My only suggestion would be to leave the deprecated logic in place for now, but to remove the isConflict = false line and instead log the base revision ID, so we can correlate it with conflict EventLogging.

Doing a potentially expensive database query just for the logging seems overkill. Who would look at these logs, and for what purpose?

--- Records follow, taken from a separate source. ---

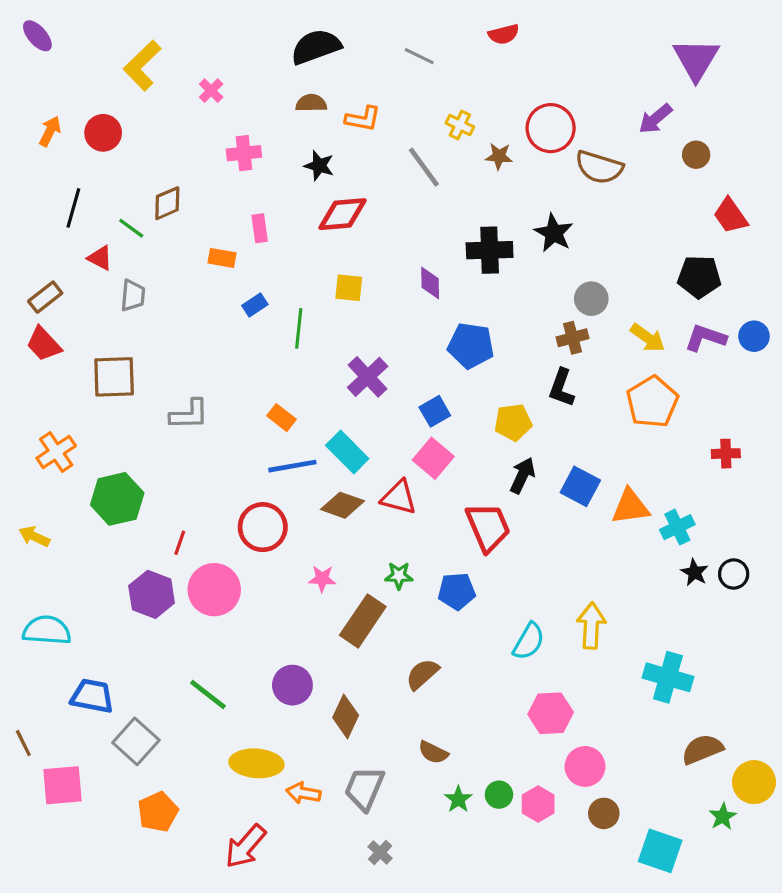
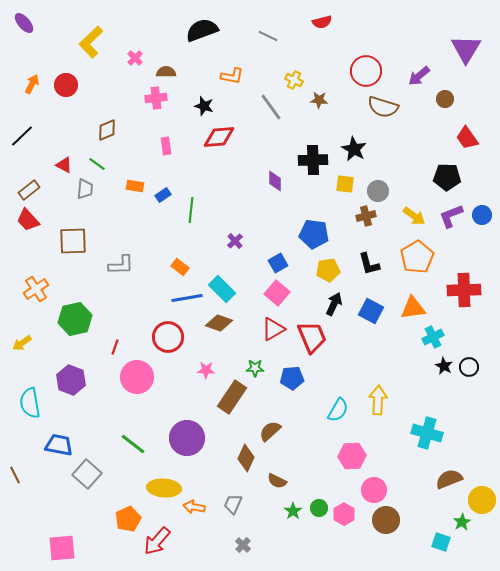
purple triangle: (696, 59) -> (466, 49), moved
brown semicircle: (311, 103) -> (166, 72), moved
red circle: (551, 128) -> (366, 71), moved
black line: (73, 208) -> (22, 136), moved, turned 30
green line: (131, 228) -> (97, 164), moved
orange rectangle: (222, 258) -> (135, 186), moved
yellow square: (349, 288) -> (345, 184), moved
purple L-shape: (705, 338) -> (451, 216), turned -40
blue pentagon: (471, 346) -> (314, 234), moved
purple cross: (368, 377) -> (235, 241), size x0.6
black L-shape: (562, 388) -> (369, 264), moved, turned -35
red cross: (726, 454) -> (464, 290), size x1.8
red triangle: (399, 497) -> (273, 329), moved, turned -45
orange triangle: (630, 507) -> (413, 308), moved
yellow arrow: (34, 536) -> (22, 343), turned -60
purple hexagon: (152, 594) -> (71, 380), moved
cyan semicircle: (47, 630) -> (30, 403), turned -104
purple circle: (292, 685) -> (187, 438), size x1.4
brown diamond: (346, 716) -> (246, 458), moved
pink square: (62, 785) -> (62, 548), moved
gray trapezoid: (364, 788) -> (233, 504), size x0.7
orange pentagon: (158, 812) -> (128, 519), moved
brown circle: (604, 813) -> (386, 520), size x1.4
cyan square: (660, 851) -> (441, 542), moved, size x0.7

Doing a potentially expensive database query just for the logging seems overkill. Who would look at these logs, and for what purpose?

Good points, I mostly wanted to satisfy my own curiosity about whether ignoring self-conflicts is a misfeature or not. What I would have done is, record when these happen, and take diffs showing what was silently reverted or added. This would prove or falsify the theoretical typo use case, or show that these self-conflicts have stopped altogether.

The operational overhead might not be an issue since the code has been in place since the beginning of our epoch, and it's on a lukewarm or stone cold, server-side code path. But I'm assuming you're more concerned about the tech debt, and I completely agree. Just throwing it out is an excellent first step! If anyone asks for a revert, that's the point at which we can add logging.

Krinkle moved this task from Backlog to Watching on the TechCom board.Mar 18 2020, 8:08 PM

For the record, this was discussed in the TechCom meeting two weeks ago. No concerns were raised, there are no longer any technical reasons to keep this behavior.

JTannerWMF added a subscriber: JTannerWMF.

It looks like there is no action for the Editing Team.